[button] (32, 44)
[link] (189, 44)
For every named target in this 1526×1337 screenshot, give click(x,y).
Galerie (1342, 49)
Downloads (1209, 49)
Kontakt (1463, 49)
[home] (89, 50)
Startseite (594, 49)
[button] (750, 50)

^^^^^^^^^^^^^^^^

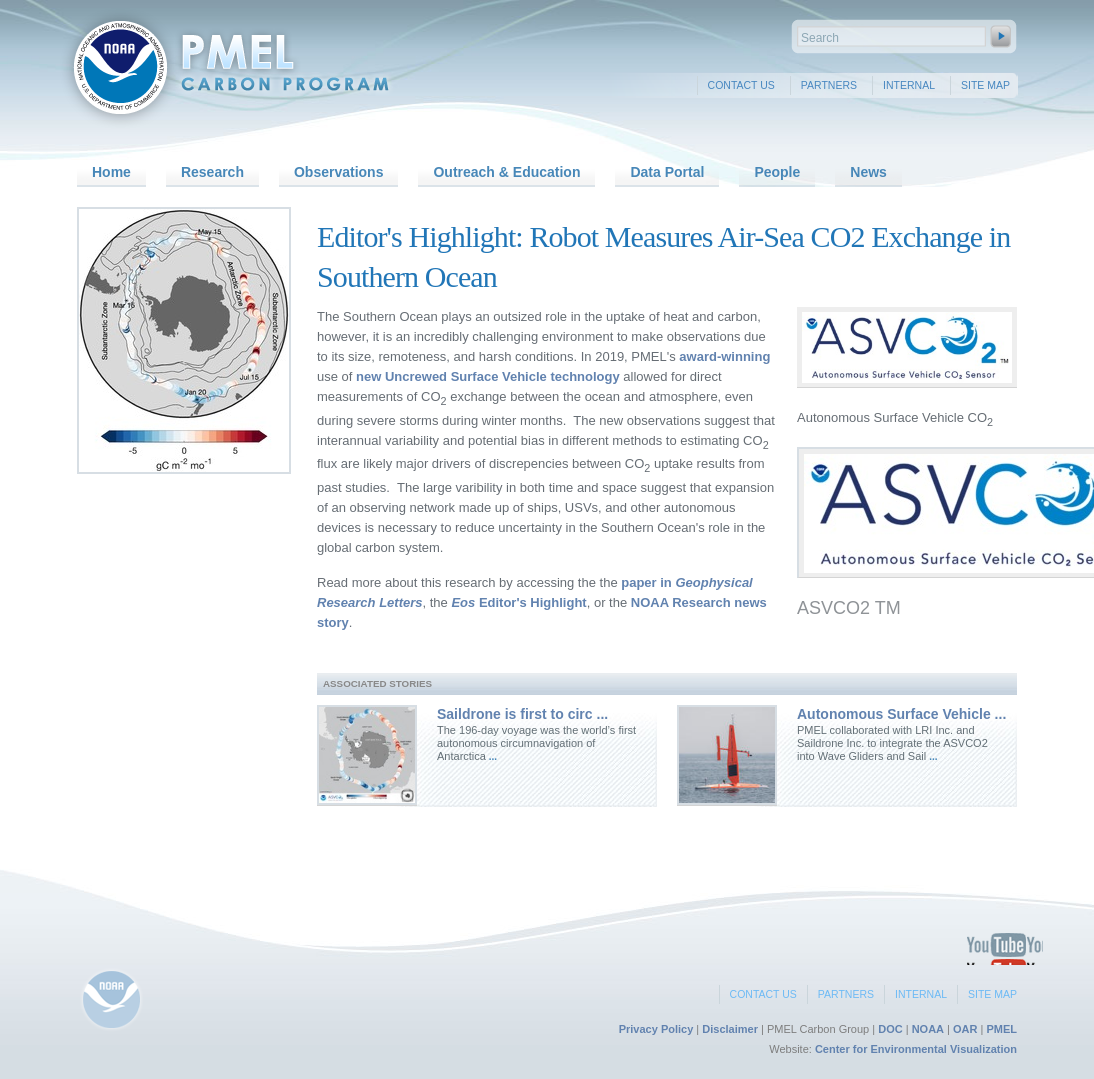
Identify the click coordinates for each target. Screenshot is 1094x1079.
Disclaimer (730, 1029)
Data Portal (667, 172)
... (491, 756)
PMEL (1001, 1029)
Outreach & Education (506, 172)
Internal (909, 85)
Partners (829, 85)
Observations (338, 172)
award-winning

^^^^^^^^^^^^^^^^

PROMPT: I'd like the lines above from the one with "Outreach & Education (506, 172)" up to and including the one with "award-winning" copied exactly, with no other lines.

SOLVED PROBLEM:
Outreach & Education (506, 172)
Internal (909, 85)
Partners (829, 85)
Observations (338, 172)
award-winning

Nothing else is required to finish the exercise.